The vendor today is introducing three new "Open Storage" arrays to its catalogue and giving its storage-heavy X4500 server — Thumper — a hardware refresh.

Its new arrays are the first to ditch the StorageTek brand in favor of the new (although perhaps not stunningly inventive) namesake: "Sun Storage." Future storage gear will be penciled in to fit the nomenclature, although the company doesn't seem quite ready to kill the StorageTek brand just yet, according to Storage Product Management manager, Ray Austin.

The new Sun Storage J4000 arrays are being pitched in much the same way as previous "Open Editions" of the StorageTek lineup. We're talking industry standard hardware and open-source software, so the box can be plugged into servers purchased by a wide variety of vendors.

The lightweight offering is the Sun Storage J4200, with up to 12 drives per tray and a maximum of 46 SAS or SATA drives.

A step up is the J4400 array, with up to four drives per tray, up to six SAS ports, and a maximum of 192 SAS or SATA drives.

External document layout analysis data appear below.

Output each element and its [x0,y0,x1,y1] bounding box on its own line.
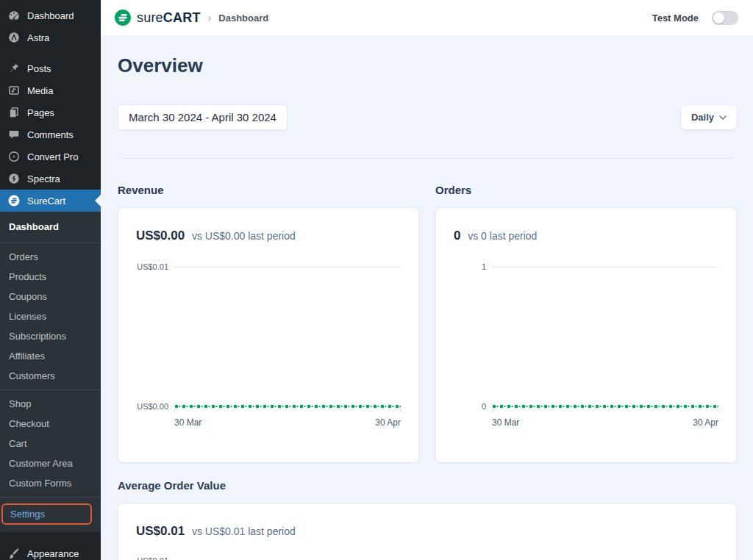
orders-comparison: vs 0 last period [468,230,537,242]
revenue-value: US$0.00 [136,229,185,243]
dashboard-content: Overview March 30 2024 - April 30 2024 D… [101,35,753,560]
orders-chart-top-grid: 1 [454,262,718,271]
orders-chart-baseline: 0 [454,402,718,411]
y-axis-label: 0 [454,402,486,411]
x-axis-start-label: 30 Mar [174,417,201,428]
breadcrumb-chevron-icon: › [208,12,212,24]
y-axis-label: US$0.01 [136,262,168,271]
sidebar-item-label: Dashboard [27,10,74,21]
surecart-logo-icon [114,9,132,26]
submenu-item-shop[interactable]: Shop [0,394,101,414]
breadcrumb[interactable]: Dashboard [218,12,268,24]
sidebar-item-convert-pro[interactable]: Convert Pro [0,146,101,168]
metric-cards-row: Revenue US$0.00 vs US$0.00 last period U… [118,184,737,463]
aov-comparison: vs US$0.01 last period [192,525,296,537]
x-axis-end-label: 30 Apr [375,417,401,428]
sidebar-item-media[interactable]: Media [0,79,101,101]
interval-select[interactable]: Daily [681,105,737,129]
sidebar-item-dashboard[interactable]: Dashboard [0,4,101,26]
sidebar-item-appearance[interactable]: Appearance [0,542,101,560]
revenue-chart-baseline: US$0.00 [136,402,401,411]
aov-chart: US$0.01 [136,556,718,560]
gridline [174,267,401,268]
orders-chart: 1 0 30 Mar 30 Apr [454,262,718,428]
sidebar-item-label: Posts [27,63,51,74]
orders-series-dotted-line [492,404,718,409]
surecart-logo-text: sureCART [137,10,201,26]
test-mode-toggle[interactable] [712,11,738,25]
sidebar-item-posts[interactable]: Posts [0,57,101,79]
revenue-section: Revenue US$0.00 vs US$0.00 last period U… [118,184,419,463]
submenu-item-settings[interactable]: Settings [1,503,92,525]
interval-label: Daily [691,112,714,123]
series-line-wrap [492,404,718,409]
date-range-picker[interactable]: March 30 2024 - April 30 2024 [118,104,288,130]
sidebar-item-label: Pages [27,107,54,118]
revenue-card-title: Revenue [118,184,419,196]
revenue-chart: US$0.01 US$0.00 30 Mar 30 Apr [136,262,401,428]
series-line-wrap [174,404,401,409]
chevron-down-icon [719,115,727,120]
x-axis-labels: 30 Mar 30 Apr [492,417,718,428]
surecart-submenu: Dashboard Orders Products Coupons Licens… [0,212,101,532]
filters-row: March 30 2024 - April 30 2024 Daily [118,104,737,130]
y-axis-label: US$0.01 [136,556,168,560]
wp-admin-sidebar: Dashboard Astra Posts Media Pages Commen… [0,0,101,560]
submenu-divider [0,390,101,390]
main-column: sureCART › Dashboard Test Mode Overview … [101,0,753,560]
submenu-item-custom-forms[interactable]: Custom Forms [0,473,101,493]
gauge-icon [7,9,21,22]
pushpin-icon [7,62,21,75]
submenu-item-subscriptions[interactable]: Subscriptions [0,326,101,346]
page-title: Overview [118,54,737,77]
comment-bubble-icon [7,128,21,141]
revenue-card: US$0.00 vs US$0.00 last period US$0.01 U… [118,207,419,463]
sidebar-separator [0,49,101,57]
revenue-chart-top-grid: US$0.01 [136,262,401,271]
submenu-item-products[interactable]: Products [0,267,101,287]
orders-card-title: Orders [435,184,737,196]
test-mode-label: Test Mode [652,12,699,24]
paintbrush-icon [7,547,21,560]
x-axis-start-label: 30 Mar [492,417,519,428]
sidebar-item-comments[interactable]: Comments [0,123,101,146]
sidebar-item-label: Comments [27,129,74,140]
orders-value: 0 [454,229,460,243]
revenue-series-dotted-line [174,404,401,409]
astra-icon [7,31,21,44]
spectra-icon [7,172,21,185]
submenu-item-customers[interactable]: Customers [0,366,101,386]
submenu-item-licenses[interactable]: Licenses [0,306,101,326]
submenu-divider [0,243,101,243]
submenu-item-checkout[interactable]: Checkout [0,414,101,434]
orders-value-row: 0 vs 0 last period [454,229,718,243]
media-icon [7,84,21,97]
submenu-item-orders[interactable]: Orders [0,247,101,267]
submenu-item-cart[interactable]: Cart [0,434,101,453]
sidebar-item-label: Astra [27,32,49,43]
sidebar-item-spectra[interactable]: Spectra [0,168,101,190]
orders-card: 0 vs 0 last period 1 0 [435,207,737,463]
submenu-item-customer-area[interactable]: Customer Area [0,453,101,473]
sidebar-item-label: Spectra [27,173,60,184]
sidebar-item-label: Media [27,85,53,96]
x-axis-labels: 30 Mar 30 Apr [174,417,401,428]
aov-card: US$0.01 vs US$0.01 last period US$0.01 [118,503,737,560]
submenu-item-coupons[interactable]: Coupons [0,287,101,306]
chart-plot-area [454,271,718,402]
submenu-item-dashboard[interactable]: Dashboard [0,215,101,239]
aov-value-row: US$0.01 vs US$0.01 last period [136,524,718,539]
toggle-knob [713,12,724,24]
submenu-item-affiliates[interactable]: Affiliates [0,346,101,366]
aov-value: US$0.01 [136,524,185,538]
y-axis-label: 1 [454,262,486,271]
screen: Dashboard Astra Posts Media Pages Commen… [0,0,753,560]
sidebar-item-surecart[interactable]: SureCart [0,190,101,212]
sidebar-item-pages[interactable]: Pages [0,101,101,123]
sidebar-item-astra[interactable]: Astra [0,26,101,49]
sidebar-item-label: SureCart [27,195,65,207]
aov-chart-top-grid: US$0.01 [136,556,718,560]
surecart-logo[interactable]: sureCART [114,9,201,26]
sidebar-bottom-group: Appearance Plugins 2 Users [0,542,101,560]
x-axis-end-label: 30 Apr [693,417,718,428]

The big kit is the J4500, a four rack unit with 48 drives per tray, up to four SAS ports and a maximum of 480 SATA drives.

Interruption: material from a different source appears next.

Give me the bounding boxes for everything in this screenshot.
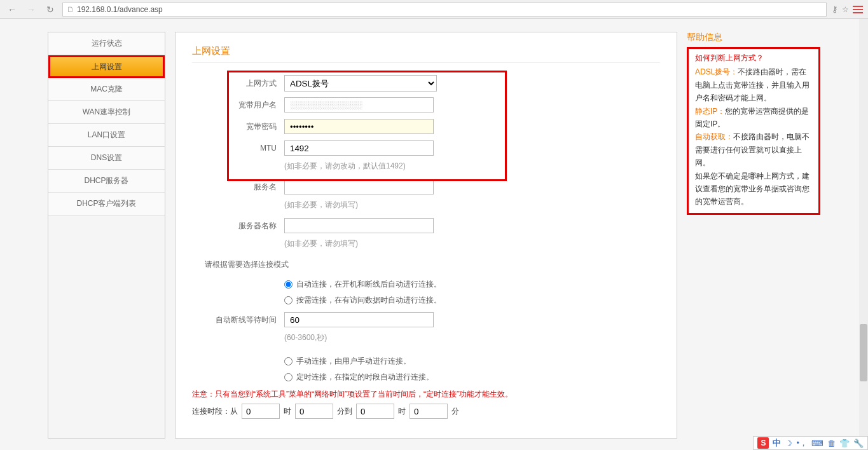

Austin describes the arrays as essentially JBODs (just a bunch of disks), but with frills such as connections to more than one server and room for additional expansions.

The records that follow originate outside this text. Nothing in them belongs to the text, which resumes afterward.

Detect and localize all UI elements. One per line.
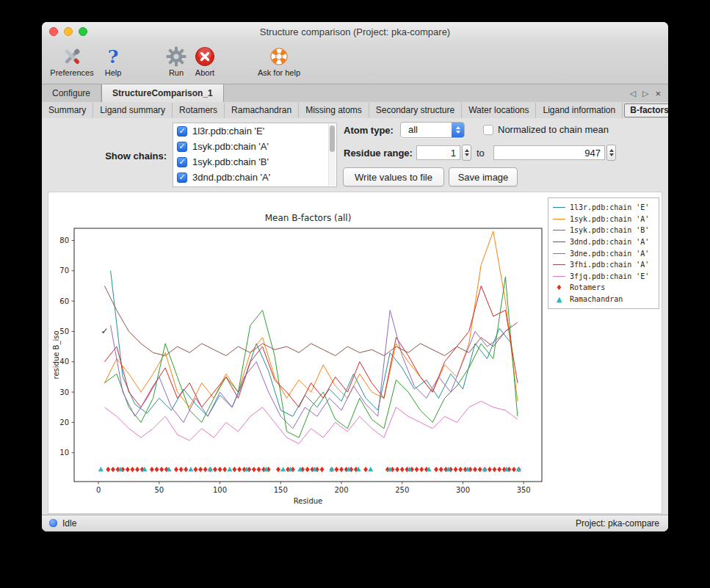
legend-label: 1syk.pdb:chain 'B'	[570, 226, 649, 234]
svg-text:10: 10	[59, 449, 69, 457]
tab-close-icon[interactable]: ×	[655, 88, 661, 99]
svg-text:80: 80	[59, 236, 69, 244]
write-values-button[interactable]: Write values to file	[343, 167, 444, 186]
tab-prev-icon[interactable]: ◁	[629, 89, 635, 98]
tab-ligand-summary[interactable]: Ligand summary	[93, 103, 173, 118]
svg-text:70: 70	[59, 266, 69, 275]
svg-text:350: 350	[517, 486, 531, 494]
chain-checkbox[interactable]: ✓	[177, 173, 187, 183]
abort-icon	[195, 46, 215, 68]
chain-checkbox[interactable]: ✓	[177, 157, 187, 167]
residue-to-field[interactable]: 947	[493, 145, 605, 160]
chain-checkbox[interactable]: ✓	[177, 126, 187, 137]
chain-label: 1l3r.pdb:chain 'E'	[192, 126, 264, 137]
chain-label: 1syk.pdb:chain 'A'	[192, 141, 269, 152]
legend-line-swatch	[553, 207, 565, 208]
normalized-label: Normalized to chain mean	[498, 124, 609, 135]
save-image-button[interactable]: Save image	[449, 167, 518, 186]
controls-panel: Show chains: ✓1l3r.pdb:chain 'E'✓1syk.pd…	[42, 118, 668, 192]
svg-text:200: 200	[334, 486, 348, 494]
legend-item: 3fhi.pdb:chain 'A'	[553, 259, 654, 271]
residue-range-label: Residue range:	[344, 148, 413, 159]
legend-line-swatch	[553, 264, 565, 265]
legend-label: 3fjq.pdb:chain 'E'	[570, 272, 649, 280]
toolbar-label: Preferences	[50, 68, 93, 77]
legend-item: 3dnd.pdb:chain 'A'	[553, 236, 654, 248]
residue-from-field[interactable]: 1	[416, 145, 460, 160]
svg-text:50: 50	[154, 486, 164, 494]
atom-type-dropdown[interactable]: all	[400, 122, 465, 138]
section-tabs: SummaryLigand summaryRotamersRamachandra…	[42, 102, 668, 119]
svg-text:0: 0	[96, 486, 101, 494]
tab-structurecomparison-1[interactable]: StructureComparison_1	[101, 84, 224, 102]
status-indicator-icon	[49, 519, 57, 527]
status-text: Idle	[62, 518, 76, 529]
normalized-checkbox-row[interactable]: Normalized to chain mean	[483, 124, 609, 135]
tab-b-factors[interactable]: B-factors	[624, 104, 668, 117]
legend-line-swatch	[553, 230, 565, 231]
life-ring-icon	[269, 46, 289, 68]
abort-button[interactable]: Abort	[190, 46, 220, 77]
tab-water-locations[interactable]: Water locations	[462, 103, 536, 118]
window-title: Structure comparison (Project: pka-compa…	[42, 26, 668, 37]
chain-list-scrollbar[interactable]	[328, 124, 336, 186]
app-window: Structure comparison (Project: pka-compa…	[42, 22, 668, 531]
legend-label: Ramachandran	[570, 295, 623, 303]
chain-list-item[interactable]: ✓3dnd.pdb:chain 'A'	[173, 170, 336, 185]
tab-ligand-information[interactable]: Ligand information	[536, 103, 623, 118]
legend-item: 1l3r.pdb:chain 'E'	[553, 202, 654, 214]
tab-missing-atoms[interactable]: Missing atoms	[299, 103, 369, 118]
tab-secondary-structure[interactable]: Secondary structure	[369, 103, 462, 118]
status-bar: Idle Project: pka-compare	[42, 515, 668, 531]
svg-text:150: 150	[274, 486, 288, 494]
tab-configure[interactable]: Configure	[42, 84, 101, 102]
tab-rotamers[interactable]: Rotamers	[173, 103, 225, 118]
chain-list-item[interactable]: ✓1syk.pdb:chain 'A'	[173, 139, 336, 154]
svg-text:residue B_iso: residue B_iso	[52, 330, 61, 379]
toolbar-label: Ask for help	[258, 68, 300, 77]
residue-from-stepper[interactable]	[462, 145, 471, 161]
svg-text:100: 100	[213, 486, 227, 494]
titlebar[interactable]: Structure comparison (Project: pka-compa…	[42, 22, 668, 43]
chain-label: 1syk.pdb:chain 'B'	[192, 156, 269, 167]
tab-ramachandran[interactable]: Ramachandran	[225, 103, 299, 118]
legend-label: 3dnd.pdb:chain 'A'	[570, 238, 649, 246]
legend-item: 3dne.pdb:chain 'A'	[553, 247, 654, 259]
project-name: Project: pka-compare	[576, 518, 659, 529]
legend-label: 1syk.pdb:chain 'A'	[570, 215, 649, 223]
gear-icon	[165, 46, 187, 68]
run-button[interactable]: Run	[164, 46, 189, 77]
preferences-button[interactable]: Preferences	[48, 46, 96, 77]
svg-text:50: 50	[59, 327, 69, 335]
show-chains-label: Show chains:	[49, 150, 167, 161]
toolbar-label: Help	[105, 68, 122, 77]
help-button[interactable]: ? Help	[101, 46, 126, 77]
svg-text:60: 60	[59, 297, 69, 305]
normalized-checkbox[interactable]	[483, 125, 493, 135]
legend-item: ♦Rotamers	[553, 282, 654, 294]
tab-next-icon[interactable]: ▷	[642, 89, 648, 98]
range-separator-label: to	[477, 148, 485, 159]
scrollbar-thumb[interactable]	[330, 126, 335, 152]
tools-icon	[61, 46, 83, 68]
legend-line-swatch	[553, 219, 565, 219]
residue-to-stepper[interactable]	[606, 145, 616, 161]
chain-list[interactable]: ✓1l3r.pdb:chain 'E'✓1syk.pdb:chain 'A'✓1…	[173, 123, 337, 187]
svg-text:✓: ✓	[101, 326, 108, 336]
legend-label: 1l3r.pdb:chain 'E'	[570, 203, 649, 211]
chain-list-item[interactable]: ✓1syk.pdb:chain 'B'	[173, 154, 336, 170]
legend-line-swatch	[553, 242, 565, 242]
tab-summary[interactable]: Summary	[42, 103, 93, 118]
tab-label: Configure	[52, 88, 90, 98]
chart-panel: 0501001502002503003501020304050607080Mea…	[48, 192, 662, 514]
chart-legend: 1l3r.pdb:chain 'E'1syk.pdb:chain 'A'1syk…	[548, 197, 659, 309]
svg-text:250: 250	[395, 486, 409, 494]
svg-text:Mean B-factors (all): Mean B-factors (all)	[265, 213, 352, 223]
legend-item: 1syk.pdb:chain 'B'	[553, 225, 654, 236]
chain-list-item[interactable]: ✓1l3r.pdb:chain 'E'	[173, 123, 336, 139]
document-tabs: Configure StructureComparison_1 ◁ ▷ ×	[42, 84, 668, 103]
svg-text:300: 300	[456, 486, 470, 494]
legend-line-swatch	[553, 253, 565, 254]
chain-checkbox[interactable]: ✓	[177, 142, 187, 152]
ask-for-help-button[interactable]: Ask for help	[253, 46, 305, 77]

Sun Storage J4000 arrays begin at $3,000 and are presently available. Sun is also putting out a SAS RAID host bus adapter that allows J4000 systems to connect directly to servers running Solaris, Linux and Windows.

Thumper gets bumped

The Sun Fire X4500, AKA Thumper, is being replaced by a more sprightly descendant, the new Sun Fire 4540. The storage/server hybrid is now armed with a quad-core processor (an upgrade from Thumper's dual-core chip) and twice the memory for good measure at 32GB.

Features new to the system include using PCIe in favor of PCI-X and an ability to boot the OS from the hard disk or a compact flash device.

The Sun Fire 4540 is also available starting at $22,000.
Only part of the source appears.